= La France (song) =

"La France" is a 2001 song by the French hip hop band Sniper. It addresses perceived injustices committed against minorities by the French political system and the opinion that even though there is a large number of people of African and Arab origins in France, they are poorly represented in politics.

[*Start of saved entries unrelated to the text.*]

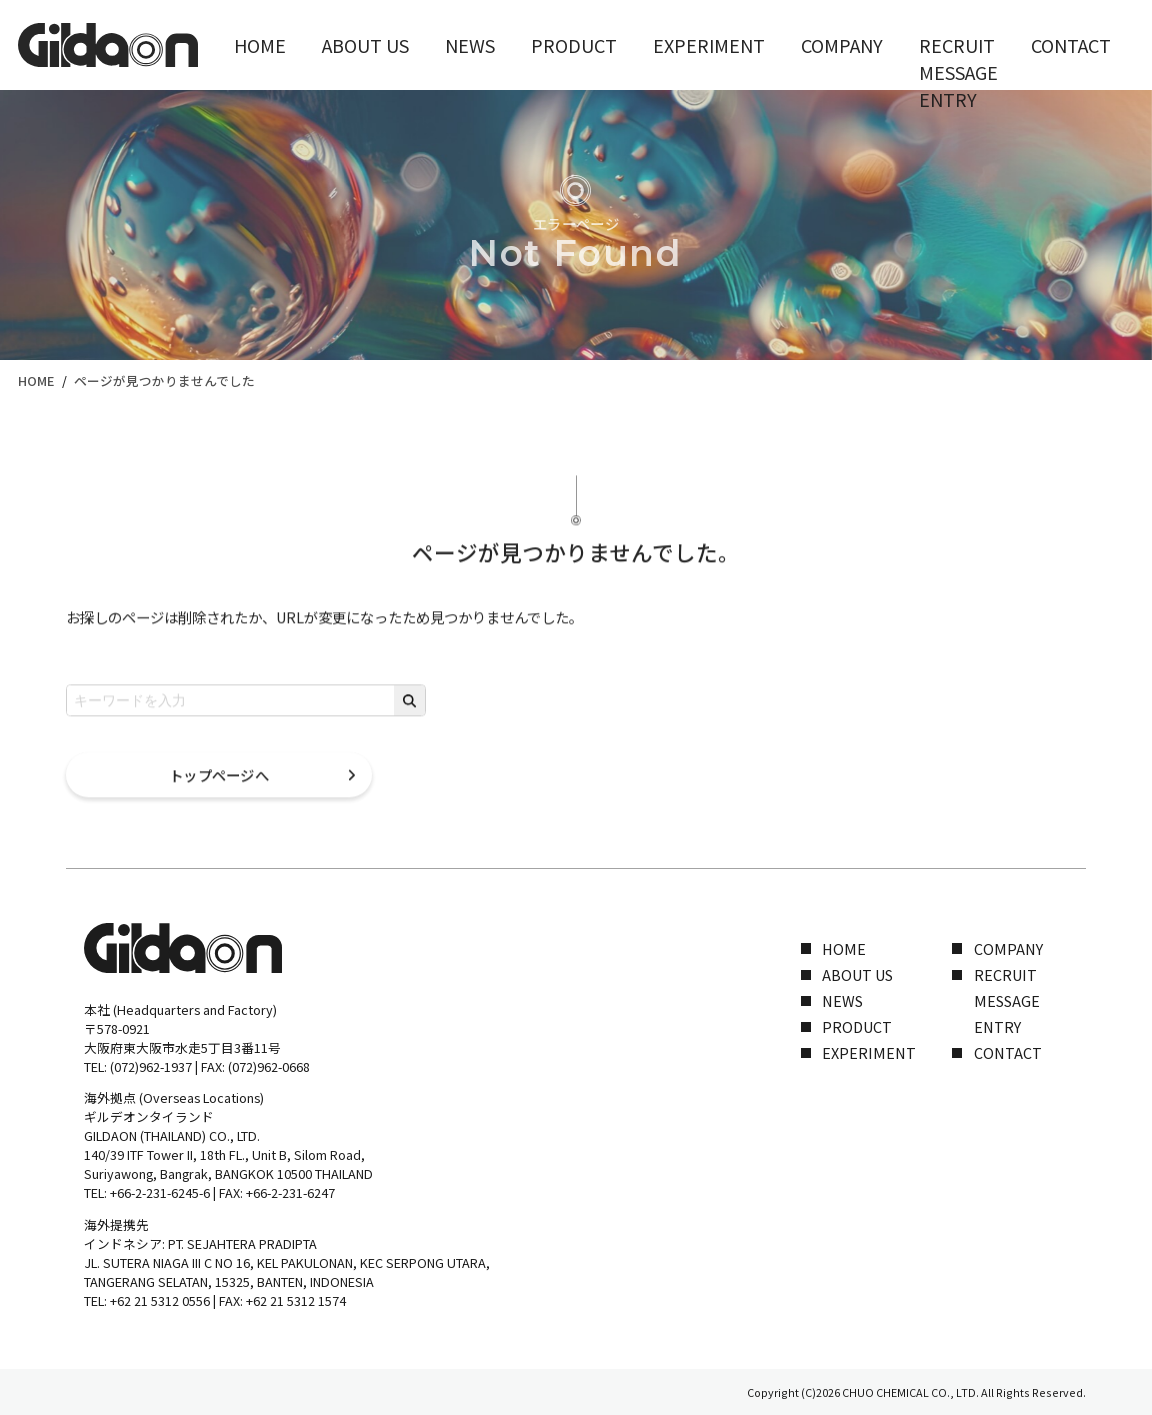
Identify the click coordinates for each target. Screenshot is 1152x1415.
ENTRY (997, 1026)
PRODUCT (527, 44)
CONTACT (948, 44)
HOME (254, 44)
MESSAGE (1007, 1000)
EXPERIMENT (640, 44)
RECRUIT (849, 44)
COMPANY (751, 44)
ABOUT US (345, 44)
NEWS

The song's chorus displays the message in a rather strong way:

 La France est une garce et on s'est fait trahir
 Le système, voilà ce qui nous pousse à les haïr
 La haine, c'est ce qui rend nos propos vulgaires
 On nique la France sous une tendance de musique populaire
 On est d'accord et on se moque des répressions
 On se fout de la République et de la liberté d'expression
 Faudrait changer les lois et pouvoir voir
 Bientôt à l'Elysée des arabes et des noirs au pouvoir

In English:

 France is a bitch and we've been betrayed
 The system is what makes us hate them
 The hatred is what makes our words vulgar
 We fuck France over with the pop music
 We agree and we don't care about a repression
 We don't give a damn about the Republic or the freedom of expression
 The laws should be changed and we should see
 Arabs and Blacks in power, soon at l'Elysée,

This song was among the ones that according to the French Minister of the Interior Nicolas Sarkozy had 'violent, racist and abusive' lyrics, particularly as it contains the line "Pour mission exterminer les ministres et les fachos" ("A mission to exterminate the ministers and fascists"), "Frère, je lance un appel, on est là pour tout niquer, leur laisser des traces et des séquelles, avant de crever" and "Mon seul souhait, désormais, est de nous voir les envahir" (Now, my only wish is to see us invading them).